Gearbox hasn't just spruced up the gunplay

Despite the absence of pointy ears and curly lettering, Borderlands is one of our favourite RPGs. Riffing on some of the finest formulas we've ever seen, it managed to blend Diablo's art of loot collecting with Phantasy Star Online's knack for making mindless repetition feel exciting.

It wasn't without its flaws of course (see also: mindless repetition) but fixing up stuff like this is what sequels are for. After two hours of playing it in two player co-op, we're more than willing to pin our hearts to our sleeves: Borderlands 2 is going to be brilliant. In particular, it's going to be a considerably better RPG. Here's why.


1. Clearer classes
The original game's character perks nudged you towards specific weapons at first, but aside from the bonus ammo and damage there was never much of an incentive to specialize. This time though, the vast variation in weapons makes embracing a clearer role much more appealing - especially if you're planning on playing with friends.

Running around with your favourite two guns won't get you as far as it did last time, and if you're part of a group, you'll definitely need to play to your strengths.
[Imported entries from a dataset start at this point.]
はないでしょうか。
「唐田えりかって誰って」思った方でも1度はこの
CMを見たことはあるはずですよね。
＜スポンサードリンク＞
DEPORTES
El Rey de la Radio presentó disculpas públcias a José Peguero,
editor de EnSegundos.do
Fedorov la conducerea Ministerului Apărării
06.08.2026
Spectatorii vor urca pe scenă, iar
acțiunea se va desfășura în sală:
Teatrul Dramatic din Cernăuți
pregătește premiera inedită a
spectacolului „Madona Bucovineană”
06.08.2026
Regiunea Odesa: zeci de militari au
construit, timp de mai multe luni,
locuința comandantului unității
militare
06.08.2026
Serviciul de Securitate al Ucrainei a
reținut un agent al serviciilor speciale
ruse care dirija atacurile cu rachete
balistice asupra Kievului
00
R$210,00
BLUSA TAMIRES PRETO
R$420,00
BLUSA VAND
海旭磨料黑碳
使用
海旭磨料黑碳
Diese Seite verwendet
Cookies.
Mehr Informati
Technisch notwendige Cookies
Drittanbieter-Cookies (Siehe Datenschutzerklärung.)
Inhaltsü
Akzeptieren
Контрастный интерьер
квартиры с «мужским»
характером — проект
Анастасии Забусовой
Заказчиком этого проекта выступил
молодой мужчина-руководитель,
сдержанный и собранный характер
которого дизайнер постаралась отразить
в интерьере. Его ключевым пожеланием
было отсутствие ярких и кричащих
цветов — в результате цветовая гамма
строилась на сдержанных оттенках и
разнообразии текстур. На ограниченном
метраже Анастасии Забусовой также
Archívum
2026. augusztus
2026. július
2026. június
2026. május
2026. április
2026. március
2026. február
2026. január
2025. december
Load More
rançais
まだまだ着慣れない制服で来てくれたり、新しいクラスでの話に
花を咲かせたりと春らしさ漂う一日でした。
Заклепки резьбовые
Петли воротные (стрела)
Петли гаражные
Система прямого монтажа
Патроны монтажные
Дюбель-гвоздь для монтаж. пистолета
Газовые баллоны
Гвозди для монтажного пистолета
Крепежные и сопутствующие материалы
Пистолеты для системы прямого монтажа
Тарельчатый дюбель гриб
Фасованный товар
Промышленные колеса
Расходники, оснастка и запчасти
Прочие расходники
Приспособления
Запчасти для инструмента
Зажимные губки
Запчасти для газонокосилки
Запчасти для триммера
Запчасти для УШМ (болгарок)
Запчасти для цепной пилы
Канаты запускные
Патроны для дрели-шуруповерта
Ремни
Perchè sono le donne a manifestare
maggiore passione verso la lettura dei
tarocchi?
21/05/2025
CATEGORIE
Roles aren't imposed on you, though - the scenarios you're given determine the weapons and tactics you'll use. Rock a rifle and you're best off playing sniper, but when space is limited, your team-mates might prefer the company of an elemental specialist. If you're the guy with the best lightning weapon, you should put yourself in charge of taking out robots.

2. It's made with Co-op in mind
The first game was brilliant fun played in co-op, but we can't help feeling that it wasn't the focus. Anything is fun when played with friends, and Borderlands' seemed to get by on that knowledge rather than truly taking advantage of it. This time the feature gets more thorough integration, from the tiny surface details to the core of how the whole game is built.

Menus have been designed to work better in split-screen, and you can also take your split-screen buddy online. There's also a proper option window for trading your items, making the drop-and-trust system a thing of the past. It's a good thing too - I personally still haven't recovered from the time I got cleaned out on Phantasy Star Online.

3. New debuff stuff
As soon as you write the word 'debuff' down, you know you've veered into proper RPG territory. DEBUFF. Look at it. If you've never played an RPG, it probably just sounds like something you don't do with shoes. If you're nerdy enough to know what it means though, it's an exciting thing to have if Borderlands 2.


The new elemental power known as 'Slag' is great for when you're playing with mates. Once an enemy gets slagged, it will take more damage - giving low accuracy weapons a new lease of life. Spray and pray into a crowd, and let the slag do all the work. God bless Americans and their ignorance of English slang.

4. More customisation
The original game was mainly about guns and skill trees, but there's much more scope for tweaking things this time. The biggest change we've spotted is the number of relics you'll find. Relics aren't always class-specific nowadays, and there seems to be a wider range of effects. We haven't tried out the Class Mods yet, but we suspect they've been buffed up too. For those who've never played an RPG before: THIS IS EXCITING.

5. New numbers to crunch
Not everybody's willing to admit it, but everybody likes watching numbers go up. Most games in the world take advantage of this knowledge, but RPGs still do it best. In addition to the XP, cash, and multiple skill trees, Borderlands 2 has a new stat to track: Badass Points. Where the original game's optional challenges simply handed you a chunk of XP, this time you'll bump up your overall ranking too. The harder the challenge is, the more Badass Points you'll end racking up. Gearbox aren't talking about what these are for, but we're guessing there's some sort of networking feature involved.